9. The vibration device according to claim 7, further comprising a first cover and a second cover connected to both ends of the case, both the first cover and the second cover are provided with an avoidance cavity for avoiding the arm portion and the first installation portion during the movement of the vibrator.

10. The vibration device according to claim 1, characterized in that, the coil is arranged in the inner cavity of the case or connected to the outside of the case.

11. A bone conduction headphone, characterized in that, comprising the vibration device according to claim 1.

12. An intelligent hardware device, characterized in that, comprising the vibration device according to claim 1.

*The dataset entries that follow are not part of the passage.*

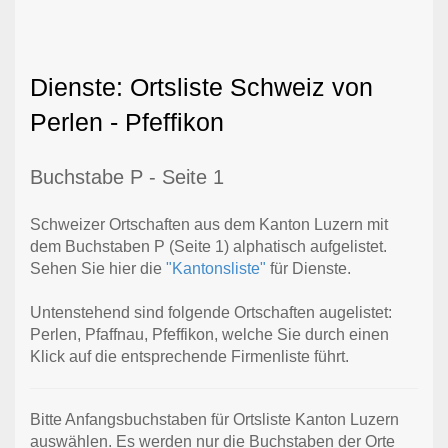
Dienste: Ortsliste Schweiz von
Perlen - Pfeffikon
Buchstabe P - Seite 1
Schweizer Ortschaften aus dem Kanton Luzern mit
dem Buchstaben P (Seite 1) alphatisch aufgelistet.
Sehen Sie hier die
"Kantonsliste"
für Dienste.
Untenstehend sind folgende Ortschaften augelistet:
Perlen, Pfaffnau, Pfeffikon, welche Sie durch einen
Klick auf die entsprechende Firmenliste führt.
Bitte Anfangsbuchstaben für Ortsliste Kanton Luzern
auswählen. Es werden nur die Buchstaben der Orte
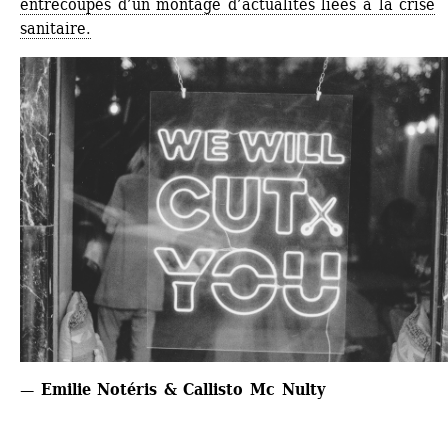
entrecoupés d’un montage d’actualités liées à la crise 
sanitaire.
— Emilie Notéris & Callisto Mc Nulty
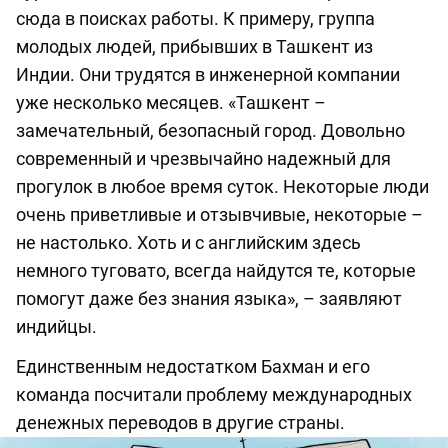
сюда в поисках работы. К примеру, группа
молодых людей, прибывших в Ташкент из
Индии. Они трудятся в инженерной компании
уже несколько месяцев. «Ташкент –
замечательный, безопасный город. Довольно
современный и чрезвычайно надежный для
прогулок в любое время суток. Некоторые люди
очень приветливые и отзывчивые, некоторые –
не настолько. Хоть и с английским здесь
немного туговато, всегда найдутся те, которые
помогут даже без знания языка», – заявляют
индийцы.
Единственным недостатком Бахман и его
команда посчитали проблему международных
денежных переводов в другие страны.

13. The vibration device according to claim 5, wherein, the maximum value of the thickness of the non-magnetic portion is smaller than the minimum value of the thickness of any one of the magnet portions.

14. The vibration device according to claim 1, wherein, the magnetic part is made by integrally magnetizing the part to be magnetized, when magnetizing, the part to be magnetized is passed through a magnetic conductive sleeve and a polyurethane sleeve, the magnetic conductive sleeve corresponds to the position on the part to be magnetized for forming the non-magnetic portion, the polyurethane sleeve corresponds to the position on the part to be magnetized for forming the magnet portion, a coil set is correspondingly arranged on the outside of the polyurethane sleeve, and the coil set includes one or more magnetizing coils.

15. The vibration device according to claim 14, wherein, during magnetization, the directions of the magnetic fields generated by the adjacent two coil sets corresponding to the positions of the two adjacent polyurethane sleeves are opposite.